Open Access
Can long-term historical data from electronic medical records improve surveillance for epidemics of acute respiratory infections? A systematic evaluation
Author(s) -
Hongzhang Zheng,
William H. Woodall,
Abigail L. Carlson,
Sylvain DeLisle
Publication year - 2018
Publication title -
plos one
Language(s) - English
Resource type - Journals
SCImago Journal Rank - 0.99
H-Index - 332
ISSN - 1932-6203
DOI - 10.1371/journal.pone.0191324
Subject(s) - outbreak , autoregressive integrated moving average , public health surveillance , medicine , false alarm , electronic surveillance , time series , medical record , computer science , statistics , medical emergency , public health , pediatrics , artificial intelligence , virology , machine learning , computer security , surgery , mathematics , pathology
Background As the deployment of electronic medical records (EMR) expands, so is the availability of long-term datasets that could serve to enhance public health surveillance.

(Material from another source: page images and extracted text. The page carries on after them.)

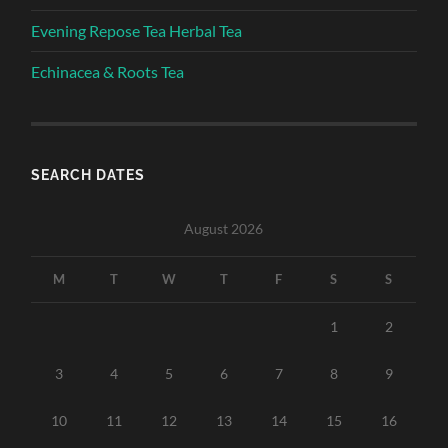
Evening Repose Tea Herbal Tea
Echinacea & Roots Tea
SEARCH DATES
August 2026
M
T
W
T
F
S
S
1
2
3
4
5
6
7
8
9
10
11
12
13
14
15
16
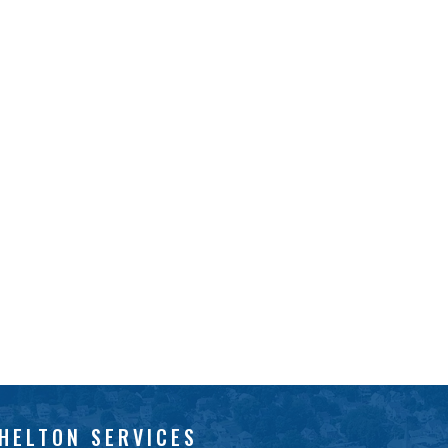
HELTON SERVICES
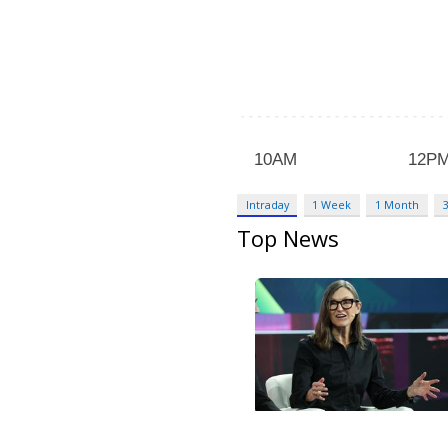
Intraday
1 Week
1 Month
Top News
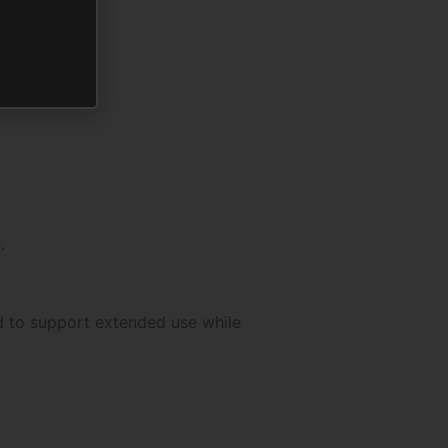
.
d to support extended use while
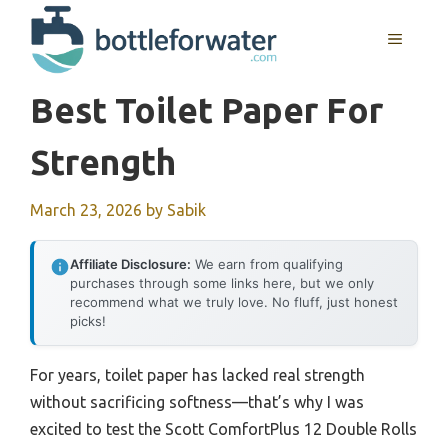
Skip
to
MENU
content
Best Toilet Paper For
Strength
March 23, 2026
by
Sabik
Affiliate Disclosure:
We earn from qualifying
purchases through some links here, but we only
recommend what we truly love. No fluff, just honest
picks!
For years, toilet paper has lacked real strength
without sacrificing softness—that’s why I was
excited to test the Scott ComfortPlus 12 Double Rolls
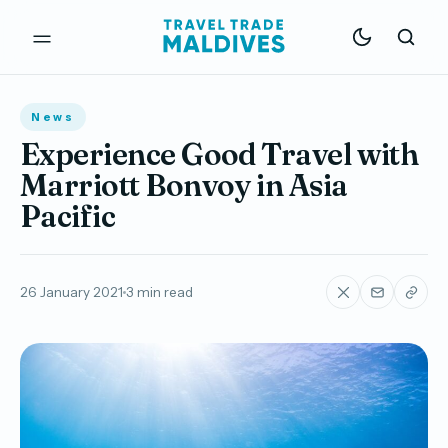
News
Experience Good Travel with
Marriott Bonvoy in Asia
Pacific
26 January 2021
3 min read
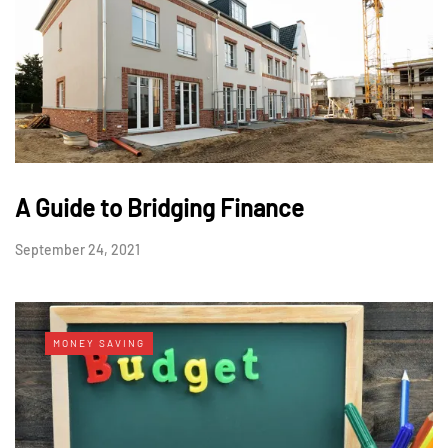
A Guide to Bridging Finance
September 24, 2021
MONEY SAVING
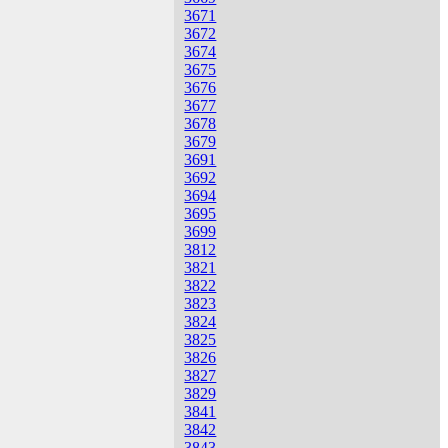
3671
3672
3674
3675
3676
3677
3678
3679
3691
3692
3694
3695
3699
3812
3821
3822
3823
3824
3825
3826
3827
3829
3841
3842
3843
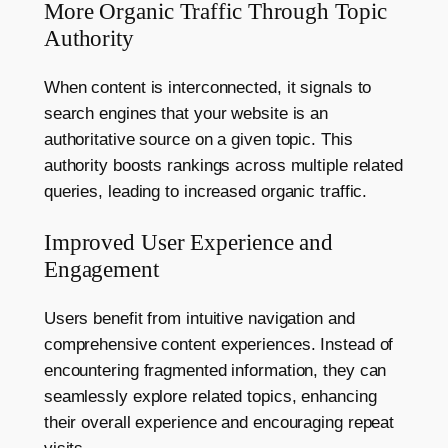
More Organic Traffic Through Topic
Authority
When content is interconnected, it signals to
search engines that your website is an
authoritative source on a given topic. This
authority boosts rankings across multiple related
queries, leading to increased organic traffic.
Improved User Experience and
Engagement
Users benefit from intuitive navigation and
comprehensive content experiences. Instead of
encountering fragmented information, they can
seamlessly explore related topics, enhancing
their overall experience and encouraging repeat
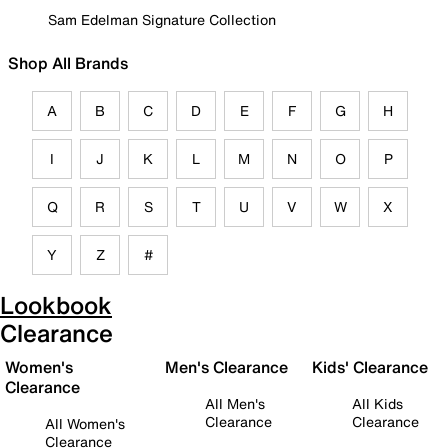
Sam Edelman Signature Collection
Shop All Brands
A
B
C
D
E
F
G
H
I
J
K
L
M
N
O
P
Q
R
S
T
U
V
W
X
Y
Z
#
Lookbook
Clearance
Women's
Men's Clearance
Kids' Clearance
Clearance
All Men's
All Kids
Clearance
Clearance
All Women's
Clearance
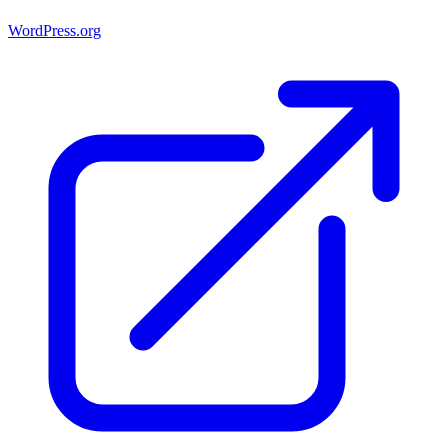
WordPress.org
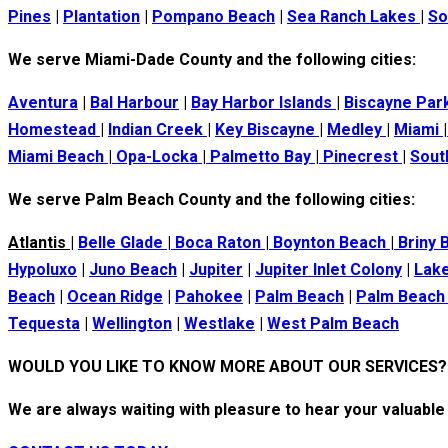
Pines
|
Plantation
|
Pompano Beach
|
Sea Ranch Lakes
|
So
We serve Miami-Dade County and the following cities:
Aventura
|
Bal Harbour
|
Bay Harbor Islands
|
Biscayne Par
Homestead
|
Indian Creek
|
Key Biscayne
|
Medley
|
Miami
|
Miami Beach
|
Opa-Locka
|
Palmetto Bay
|
Pinecrest
|
Sout
We serve Palm Beach County and the following cities:
Atlantis
|
Belle Glade
|
Boca Raton
|
Boynton Beach
|
Briny 
Hypoluxo
|
Juno Beach
|
Jupiter
|
Jupiter Inlet Colony
|
Lake
Beach
|
Ocean Ridge
|
Pahokee
|
Palm Beach
|
Palm Beach
Tequesta
|
Wellington
|
Westlake
|
West Palm Beach
WOULD YOU LIKE TO KNOW MORE ABOUT OUR SERVICES?
We are always waiting with pleasure to hear your valuable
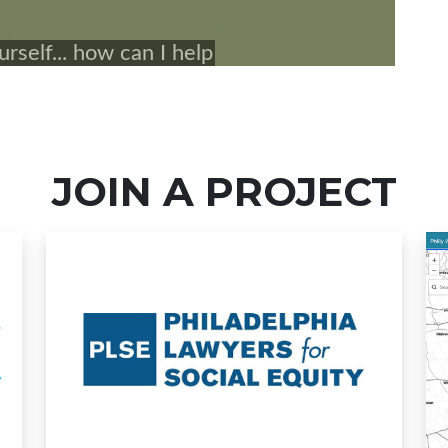
JOIN A PROJECT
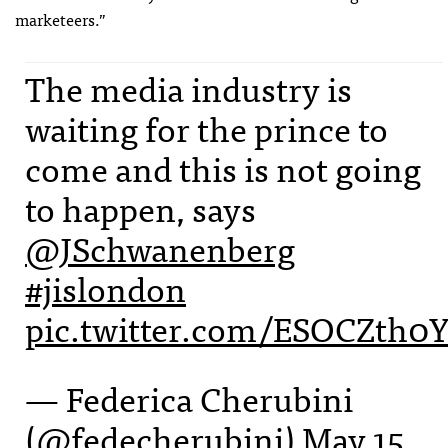
marketeers.”
The media industry is
waiting for the prince to
come and this is not going
to happen, says
@JSchwanenberg
#jislondon
pic.twitter.com/ESOCZth0
— Federica Cherubini
(@fedecherubini)
May 15,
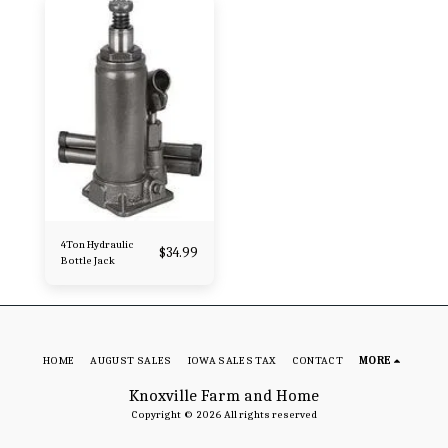
4Ton Hydraulic
$
34.99
Bottle Jack
HOME
AUGUST SALES
IOWA SALES TAX
CONTACT
MORE
Knoxville Farm and Home
Copyright © 2026 All rights reserved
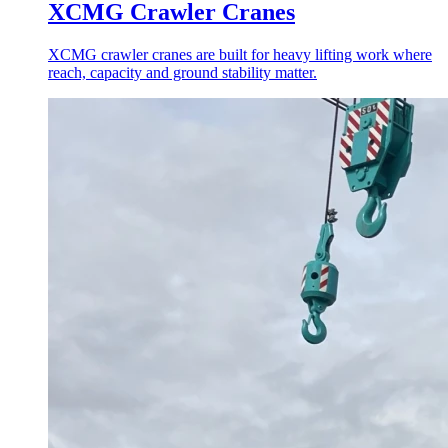
XCMG Crawler Cranes
XCMG crawler cranes are built for heavy lifting work where
reach, capacity and ground stability matter.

We hypothesized that EMR-based surveillance systems that incorporate seasonality and other long-term trends would discover outbreaks of acute respiratory infections (ARI) sooner than systems that only consider the recent past. Methods We simulated surveillance systems aimed at discovering modeled influenza outbreaks injected into backgrounds of patients with ARI. Backgrounds of daily case counts were either synthesized or obtained by applying one of three previously validated ARI case-detection algorithms to authentic EMR entries. From the time of outbreak injection, detection statistics were applied daily on paired background+injection and background-only time series. The relationship between the detection delay (the time from injection to the first alarm uniquely found in the background+injection data) and the false-alarm rate (FAR) was determined by systematically varying the statistical alarm threshold. We compared this relationship for outbreak detection methods that utilized either 7 days (early aberrancy reporting system (EARS)) or 2–4 years of past data (seasonal autoregressive integrated moving average (SARIMA) time series modeling). Results In otherwise identical surveillance systems, SARIMA detected epidemics sooner than EARS at any FAR below 10%. The algorithms used to detect single ARI cases impacted both the feasibility and marginal benefits of SARIMA modeling. Under plausible real-world conditions, SARIMA could reduce detection delay by 5–16 days. It also was more sensitive at detecting the summer wave of the 2009 influenza pandemic. Conclusion Time series modeling of long-term historical EMR data can reduce the time it takes to discover epidemics of ARI. Realistic surveillance simulations may prove invaluable to optimize system design and tuning.